## WHAT IS EXPECTED
Transcribe each line of the material as it is, and drop any picture.

## DATASET RECORDS
---+---

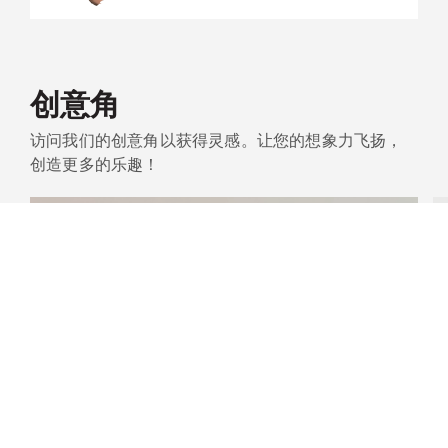
创意角
访问我们的创意角以获得灵感。让您的想象力飞扬，
创造更多的乐趣！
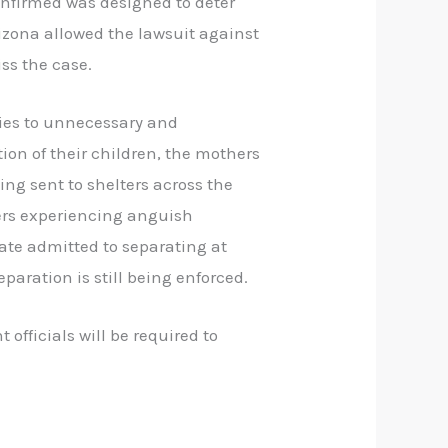
confirmed was designed to deter
rizona allowed the lawsuit against
ss the case.
lies to unnecessary and
tion of their children, the mothers
ng sent to shelters across the
ers experiencing anguish
date admitted to separating at
eparation is still being enforced.
 officials will be required to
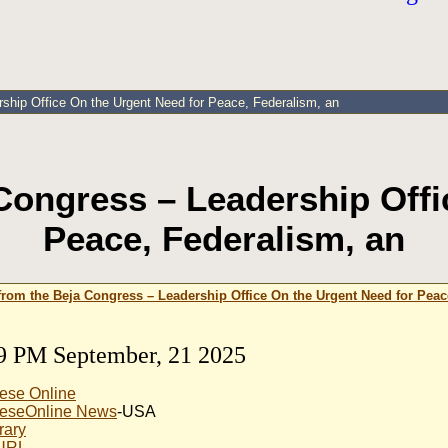
ship Office On the Urgent Need for Peace, Federalism, an
Congress – Leadership Offi
Peace, Federalism, an
from the Beja Congress – Leadership Office On the Urgent Need for Peac
9 PM September, 21 2025
ese Online
eseOnline News
-USA
rary
 URL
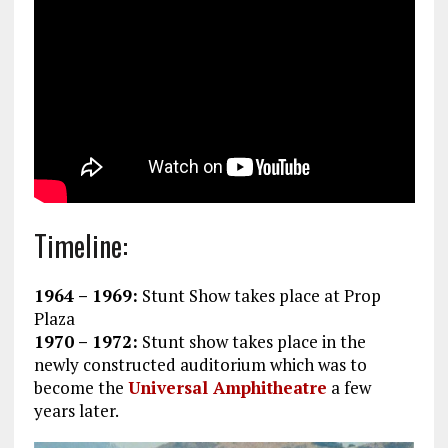
Timeline:
1964 – 1969:
Stunt Show takes place at Prop
Plaza
1970 – 1972:
Stunt show takes place in the
newly constructed auditorium which was to
become the
Universal Amphitheatre
a few
years later.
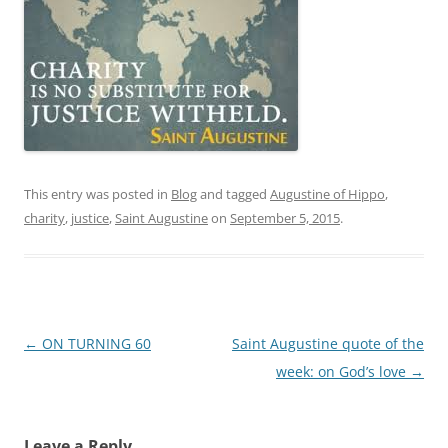
This entry was posted in
Blog
and tagged
Augustine of Hippo
,
charity
,
justice
,
Saint Augustine
on
September 5, 2015
.
Post
←
ON TURNING 60
Saint Augustine quote of the
navigation
week: on God’s love
→
Leave a Reply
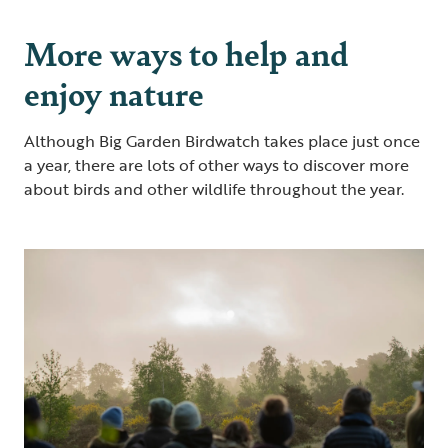
More ways to help and
enjoy nature
Although Big Garden Birdwatch takes place just once
a year, there are lots of other ways to discover more
about birds and other wildlife throughout the year.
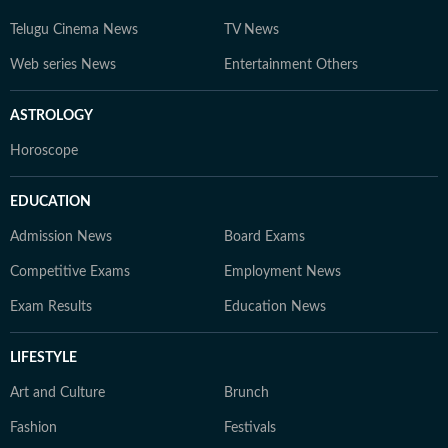
Telugu Cinema News
TV News
Web series News
Entertainment Others
ASTROLOGY
Horoscope
EDUCATION
Admission News
Board Exams
Competitive Exams
Employment News
Exam Results
Education News
LIFESTYLE
Art and Culture
Brunch
Fashion
Festivals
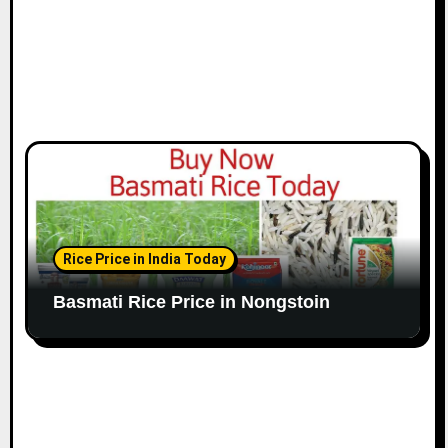
Rice Price in India Today
Basmati Rice Price in Nongstoin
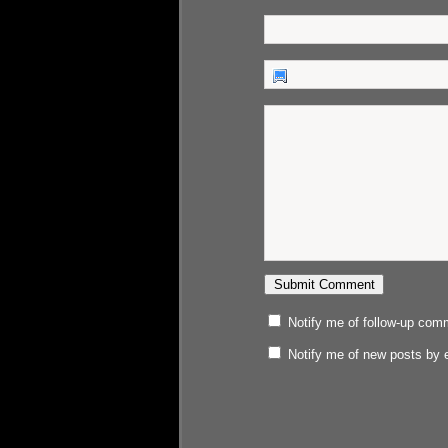
Notify me of follow-up com
Notify me of new posts by 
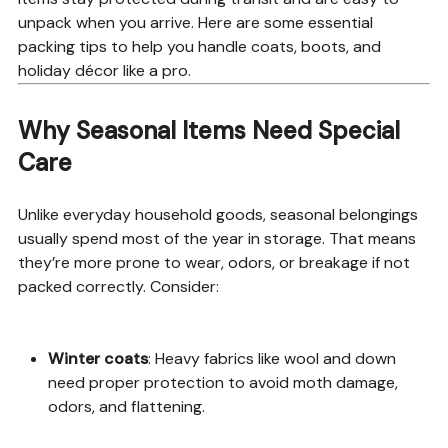
unpack when you arrive. Here are some essential
packing tips to help you handle coats, boots, and
holiday décor like a pro.
Why Seasonal Items Need Special
Care
Unlike everyday household goods, seasonal belongings
usually spend most of the year in storage. That means
they’re more prone to wear, odors, or breakage if not
packed correctly. Consider:
Winter coats
: Heavy fabrics like wool and down
need proper protection to avoid moth damage,
odors, and flattening.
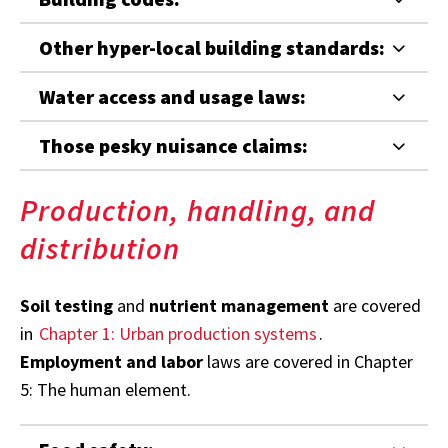
Other hyper-local building standards:
Water access and usage laws:
Those pesky nuisance claims:
Production, handling, and
distribution
Soil testing
and
nutrient management
are covered
in
Chapter 1: Urban production systems
.
Employment and labor
laws are covered in Chapter
5: The human element.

---+---

## ANSWER FOR THE TASK
创意角
访问我们的创意角以获得灵感。让您的想象力飞扬，
创造更多的乐趣！
confirmed was designed to deter
rizona allowed the lawsuit against
ss the case.
lies to unnecessary and
tion of their children, the mothers
ng sent to shelters across the
ers experiencing anguish
date admitted to separating at
eparation is still being enforced.
 officials will be required to
ship Office On the Urgent Need for Peace, Federalism, an
Congress – Leadership Offi
Peace, Federalism, an
from the Beja Congress – Leadership Office On the Urgent Need for Peac
9 PM September, 21 2025
ese Online
eseOnline News
-USA
rary
 URL
Timeline:
1964 – 1969:
Stunt Show takes place at Prop
Plaza
1970 – 1972:
Stunt show takes place in the
newly constructed auditorium which was to
become the
Universal Amphitheatre
a few
years later.
This entry was posted in
Blog
and tagged
Augustine of Hippo
,
charity
,
justice
,
Saint Augustine
on
September 5, 2015
.
Post
←
ON TURNING 60
Saint Augustine quote of the
navigation
week: on God’s love
→
Leave a Reply
More ways to help and
enjoy nature
Although Big Garden Birdwatch takes place just once
a year, there are lots of other ways to discover more
about birds and other wildlife throughout the year.
Telugu Cinema News
TV News
Web series News
Entertainment Others
ASTROLOGY
Horoscope
EDUCATION
Admission News
Board Exams
Competitive Exams
Employment News
Exam Results
Education News
LIFESTYLE
Art and Culture
Brunch
Fashion
Festivals
Rice Price in India Today
Basmati Rice Price in Nongstoin
Notify me of follow-up com
Notify me of new posts by 
unpack when you arrive. Here are some essential
packing tips to help you handle coats, boots, and
holiday décor like a pro.
Why Seasonal Items Need Special
Care
Unlike everyday household goods, seasonal belongings
usually spend most of the year in storage. That means
they’re more prone to wear, odors, or breakage if not
packed correctly. Consider:
Winter coats
: Heavy fabrics like wool and down
need proper protection to avoid moth damage,
odors, and flattening.
Other hyper-local building standards:
Water access and usage laws:
Those pesky nuisance claims:
Production, handling, and
distribution
Soil testing
and
nutrient management
are covered
in
Chapter 1: Urban production systems
.
Employment and labor
laws are covered in Chapter
5: The human element.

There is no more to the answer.